Based on the reduced amount of herbicide and comparable weed control, the study estimates savings of $24.70 per acre using Greeneye preemergence, and $40.50 per acre using Greeneye postemergence.

"And I think that is the intersection that Greeneye wants to be at,” Bocher said. “It's the combination between massive savings, but at the same time offering the best possible efficacy to our customers, offering access to the best product, to the best treatment, and to be able to manage herbicide resistance in a much more effective way.”

Hard to get

Still, don’t count on getting a boom retrofitted for your sprayer anytime soon. Bocher said that 2023 is booked for orders and only a few spots remain for 2024, adding that there is already a long waiting list to get them.

How much does a boom cost? Although the company hasn’t publicly revealed pricing, Bocher said it will do so sometime this fall. He did say that for a producer managing between 2,500 and 3,500 acres, the return on investment will be 12 to 18 months, indicating that the cost of a retrofitted boom will likely be high.

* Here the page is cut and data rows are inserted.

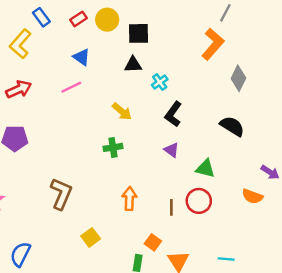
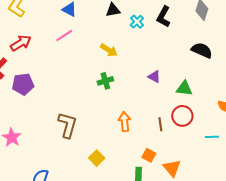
black L-shape: (173, 114) -> (163, 17), moved
cyan line: (226, 259) -> (212, 137), moved

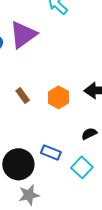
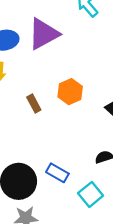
orange hexagon: (59, 97) -> (70, 92), moved

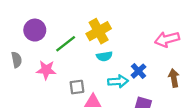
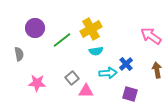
pink arrow: (167, 39) -> (151, 36), turned 50
pink star: (46, 70) -> (37, 83), moved
gray square: (77, 87) -> (72, 78), turned -32

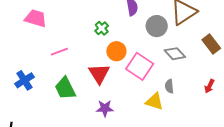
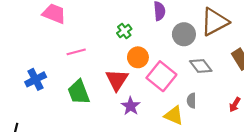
purple star: (105, 108) -> (131, 106), moved, turned 30

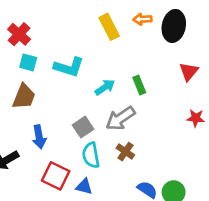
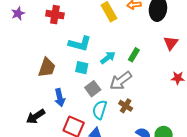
red cross: (19, 34) -> (55, 15), moved, turned -30
cyan square: (28, 62) -> (82, 68), moved
green rectangle: (139, 85) -> (134, 55), turned 56
cyan semicircle: (91, 155) -> (100, 110), turned 30

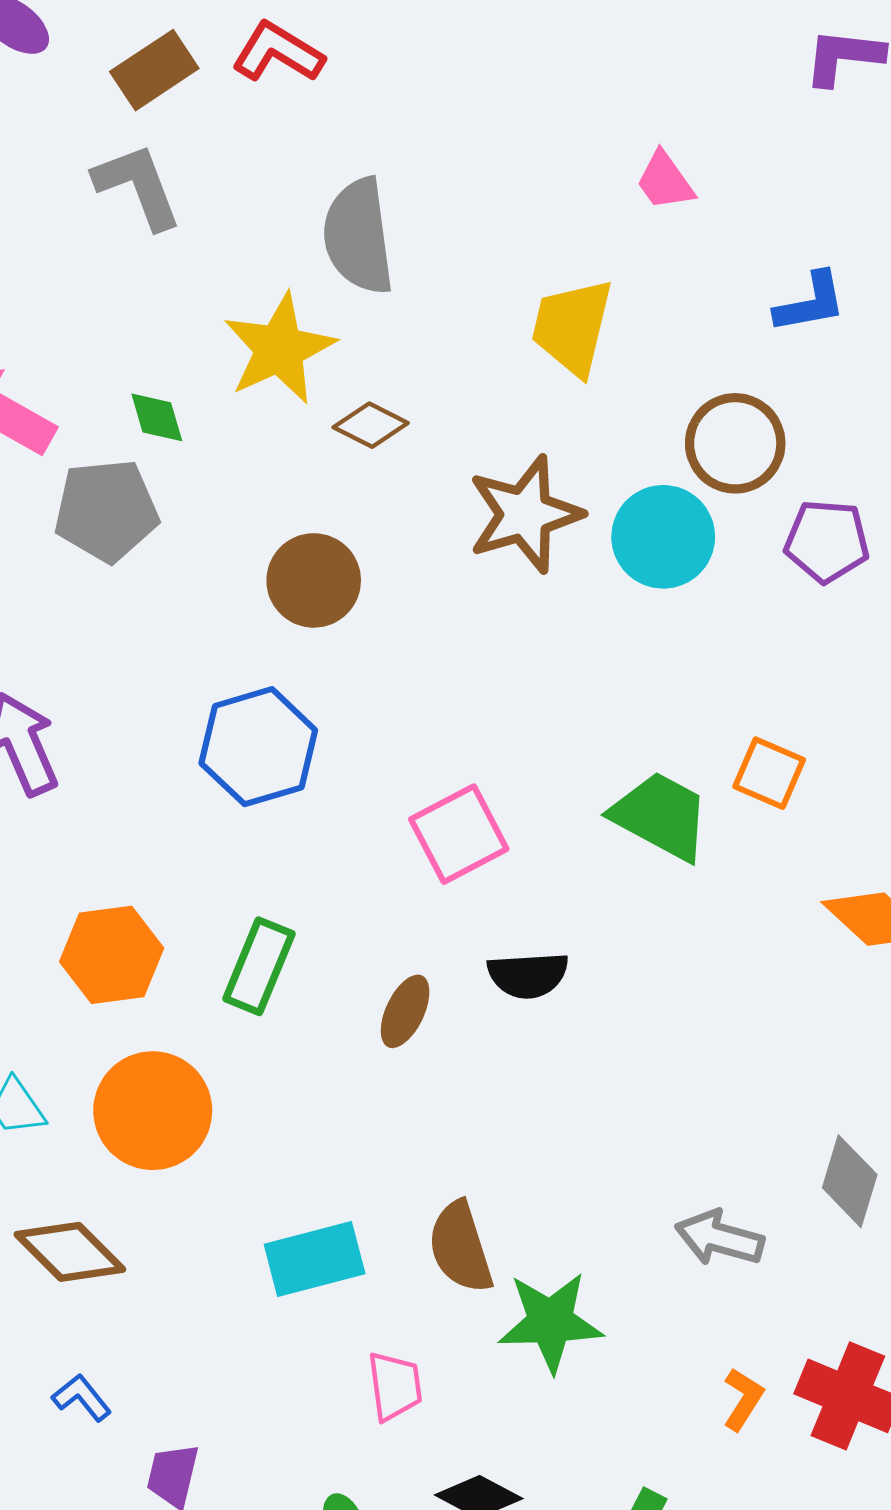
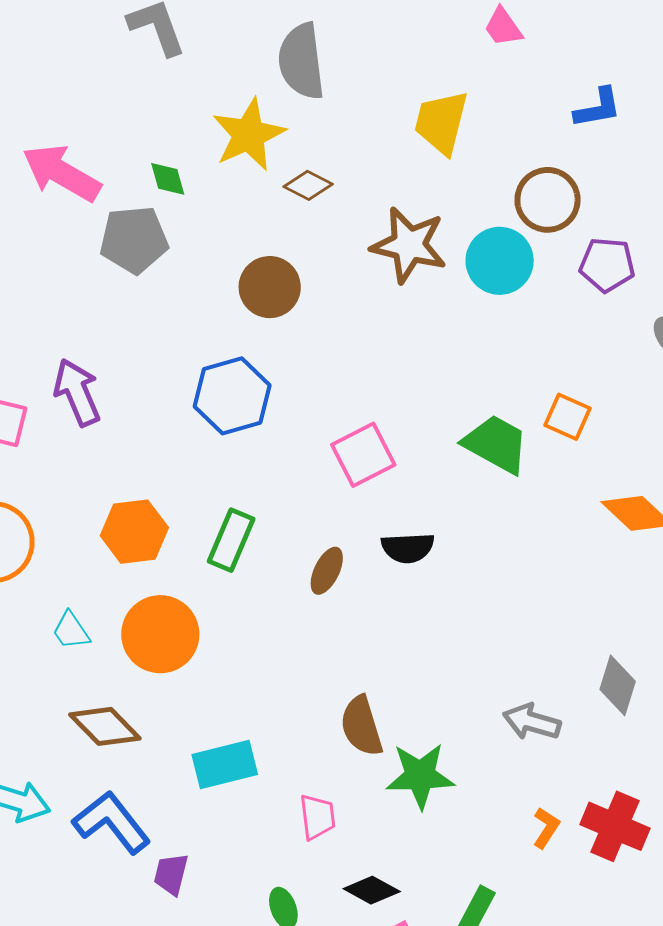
brown star: (525, 514) -> (409, 245), turned 30
cyan rectangle: (315, 1259) -> (225, 764), moved
blue L-shape: (82, 1398) -> (112, 822), size x2.0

“That’s only the savings piece. That’s not even considering improvement of efficacy, reduction of drift, other factors,” he said.

The concept of precision weed spraying has been thought of for decades, Bocher said, but it was only until the technology recently matured that the concept became reality. He said the company focused on field and lab testing the first few years before coming to market. It has been backed by several venture capitalist firms, including Syngenta Group Ventures and a 2.9% equity investment by Agco.

The next steps, Bocher said, are field-testing of precision fungicide spraying and micronutrients using the same system.

"I think there is a lot more value that we can gain with this technology and reducing other crop inputs, not just herbicides,” he said. “The other thing we are working on is value from the cameras themselves. Right now, the immediate value is the see-and-spray approach, but we can also collect a lot of data from the field, so improving the capability of the cameras to map weeds, do crop stand counts and other things, see field stress. There is so much information you can get and that can be valuable.”